On Tuesday, when returning from Gadisar Lake, I came across a private haveli, the Salim Singh-ki-Haveli. The ticket seller, I learnt later, was a relative of the owner of the haveli. He offered to give me a tour of the place but I assumed he was after commission and said I’d have a look around and return with any questions.
After about 15 minutes, the guide appeared. We started talking and it became obvious he wasn’t just another guide. He had deep knowledge of the haveli: its history, architecture, building techniques, lifestyle and ornaments.
The guide said that they don’t advertise the haveli but give free tours only to people who are not in a rush, genuinely interested and curious. In me, he found the perfect audience! We chatted for over an hour both about the haveli and India now.
The haveli was built without mortar. Instead the large stones resembled Lego bricks, each having a male or female part to lock them in place.
One of the defining characteristics of the haveli is the courtyard. This attracts wind and distributes it throughout the building to provide natural ventilation.

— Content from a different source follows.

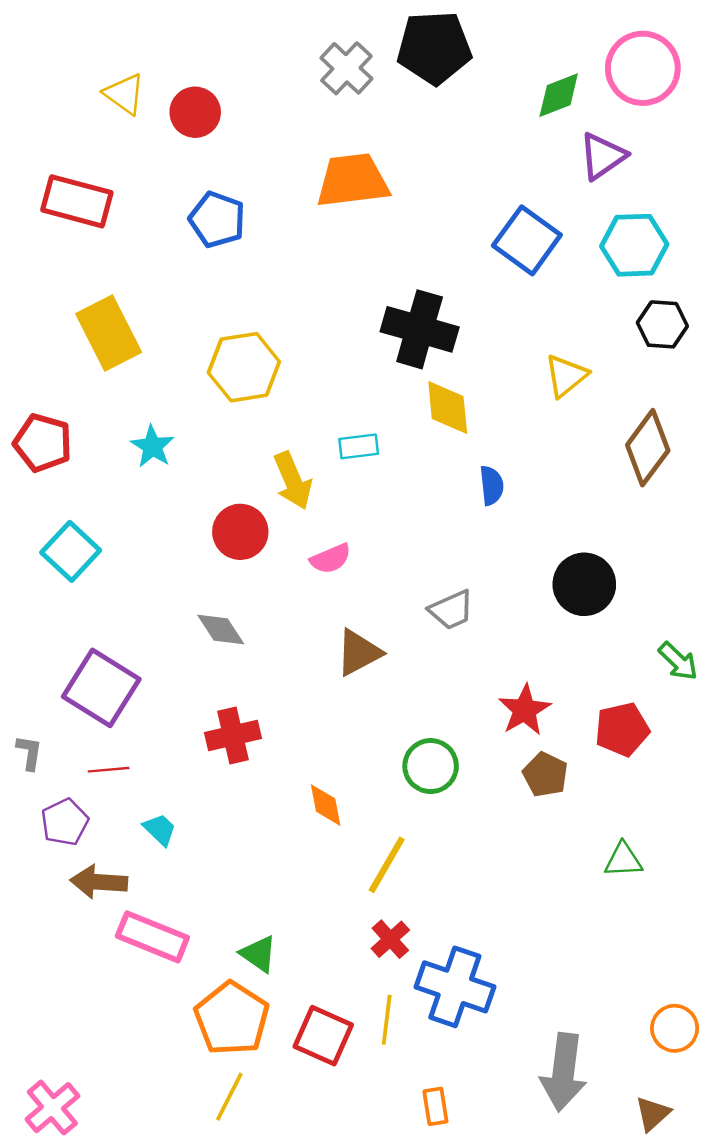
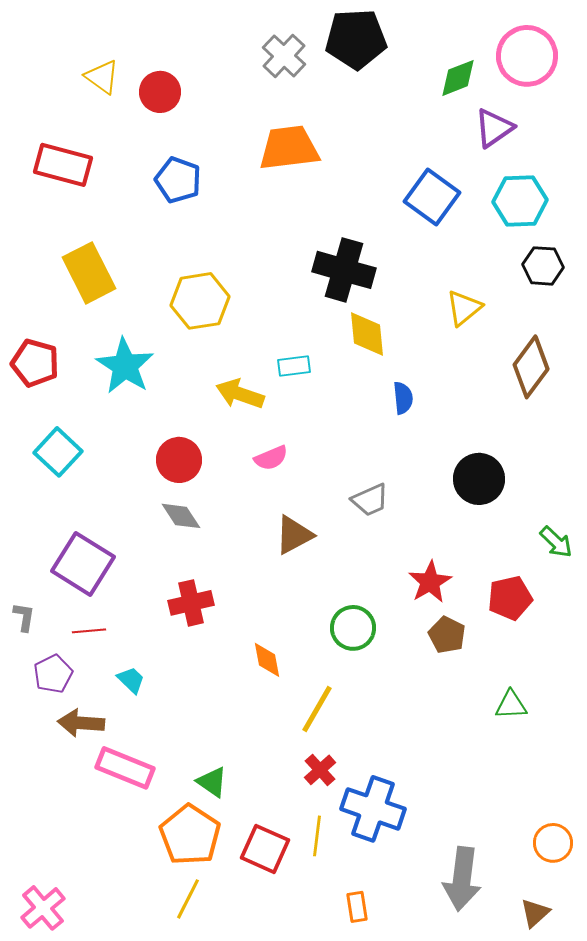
cyan star: (152, 446) -> (125, 366), size x1.6
yellow arrow: (293, 481) -> (240, 394), turned 132
red circle: (240, 532) -> (179, 460), moved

I was delighted to see columns that looked like they were carved out of a single stone when in fact they were constructed with several pieces held together by a metal rod.
Flowery fringes were separate carved stones that were attached with a simple locking mechanism for special occasions.
The list went on: ingenious locks, incense holders, multifunction receptacles, and air fresheners.
My guide said that although we don’t like noise now, the haveli was designed to propagate noise to detect intruders. For example, the floors had larger gaps between them to create an echo; the stairs for the lower floors were steep but nearer the upper floors (where the bedrooms were) they were normal because the height would be more practicable for the owner and his family. The differing heights would deceive intruders into thinking the stairs were a particular height only to stumble the higher up they went.
The haveli had nine floors originally but the top two were removed because it was decreed that nothing could rise higher than the fort! Earlier in the talk, I had asked if I could go right to the top of the haveli. He said that it wasn’t open to the public. Towards the end of the talk, he opened some doors and led me up some very uneven stairs and out we came on the top floor! He then showed me another room not open to the public.
I left with an admiration for the creators of this haveli built two hundred years ago.